Tuesday, January 29, 2019

My Wife's Dog

My wife has a little dog. He is a Mountain Feist named Murry (sic). Now, for those who don't know what a Mountain Feist is, it's a small terrier. If you took a Jack Russell and painted it with red oak stain, you would have a close approximation of my wife's dog.

I am tempted to say my wife treats that dog as she would a child. That is not accurate. She treats him better. Murry sleeps with her, he eats with her. Where she goes, he goes. However, Murry doesn't listen to a word she says. She asks. She wheedles. She cajoles. She begs. And the dog does what the dog wants to do.

Me, on the other hand... He hangs on my every word. If I say "come here", he comes. If I say, "Go to your room," he goes to his room. If I tell him to dance, he dances. He does everything I say, the first time. I never have to repeat myself. If he hesitates, I simply stare him down until he complies. I haven't trained him, and I never punish or reward him. He just does it. That damn dog would do my taxes if I told him to.

My wife once noted, "You don't praise him; you don't reward him; you don't pay him any attention; you don't pet him. You don't even call him a good dog! Why is it that he listens to you and not me?"

I replied, "He obeys me because I don't praise him; I don't reward him; I don't pay him any attention; I don't pet him. That little dog is desperate to get any of those things from me; and he is sure, in the depths of his little doggy brain, that if only he does what I say... If only he is good enough... Then someday, somehow, he will get what he craves from me."

To some extent, he is probably right. In a few years, when he is near the end of his little dog life, I will probably lay a hand on him and say, "Murry, you were a good dog." At that point, he will collapse into spasms of orgasmic pleasure and breathe his last. In the meantime, I'm not too concerned about Murry's emotional well-being: he gets all the love and attention he can stand from my wife.

Now, I don't believe that any of this is conjecture. I firmly believe that this is what's going on in his head. And it begs the question, how do I know? I'm not a dog whisperer. I don't read little dog minds. Hell, I don't even like dogs. So how can I be so sure about what is going on inside this dog's head?

It's because my stepfather was a U.S. Marine.

And I was that little dog.

--==//oOo\\==--

I'm tempted to stop here, but I'm going to take a moment to "talk past the close" because some of you will probably read this and think, "Oh that's so sad! He wasn't really talking about the dog." Well, yeah; I am. I'm just not talking about only the dog.

Some people carry on about the attention and/or validation that they never received from their [parent/mentor/role model]. And in some cases, it's a truly sad story. In some cases, it's simply because they themselves have missed the boat. Take my stepfather for instance. When it came to his children, he wasn't really aloof... he just didn't know where to set the bar. So he didn't. For us, it wasn't a matter of dealing with constant disapproval. Rather, much like my wife's dog, it was a constant quest for approval. And it was always so close.

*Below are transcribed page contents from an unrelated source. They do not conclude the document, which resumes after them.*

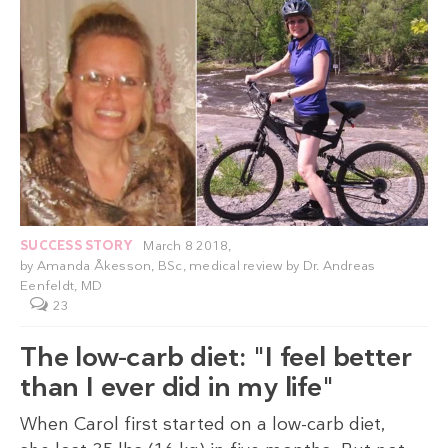
SUCCESS STORY
March 8 2018,
by
Amanda Åkesson, BSc
, medical review by
Dr. Andreas
Eenfeldt, MD
23
The low-carb diet: "I feel better
than I ever did in my life"
When Carol first started on a low-carb diet,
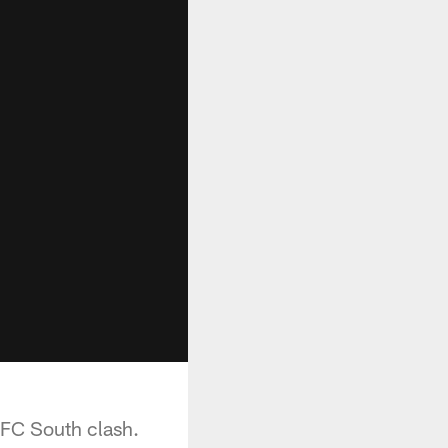
NFC South clash.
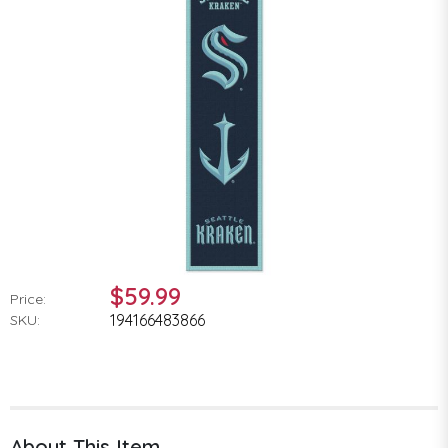
$59.99
Price:
194166483866
SKU:
About This Item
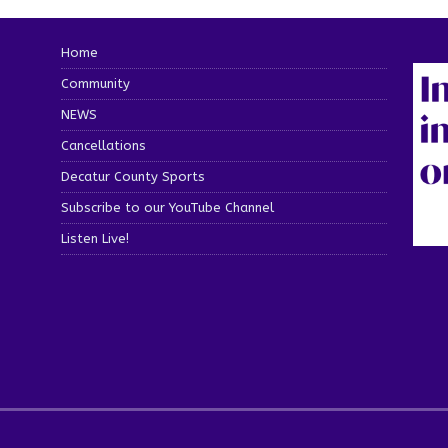
Home
Community
NEWS
Cancellations
Decatur County Sports
Subscribe to our YouTube Channel
Listen Live!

And that's just good parenting advice. One of the best lectures I have ever seen in my life was by Randy Pausch. It's entitled "The Last Lecture". It's also available in book form, and I strongly advise you to get it and read it. Randy faced this exact problem when he first started teaching about the creation of virtual worlds using computers. The class far exceeded his expectations, and he didn't know where to set the bar. He didn't tell them that they were amazing and wonderful and he had nothing to teach them. On the advice of a mentor, he went back to the class, looked them in the eyes, and said, "That was pretty good. But I know you can do better."

The quest for approval can drive you to improve yourself in ways that praise will never, ever help you to attain. In the grand scheme of things, we parents have one job, and that's to make sure that our kids can get along without us when we inevitably die. And yeah, as with anything, it can be done wrong. But that doesn't change the fact that it can be done right, too. Done right, parents establish a direction, and let their kids discover their own goals. This is in contrast with negligent parents, who give their children neither. I think that parents should be careful not to be so concerned with providing their kids with what they want that they fail to provide them what they need in order to excel.

On the other side... well, maybe you didn't get the constant praise you felt you deserved. But, you got to be a better person because you tried harder than you otherwise would have. When you look at it that way, it's not that hard to live with.

And yeah... Murry's a pretty good dog. But don't tell my wife I said that.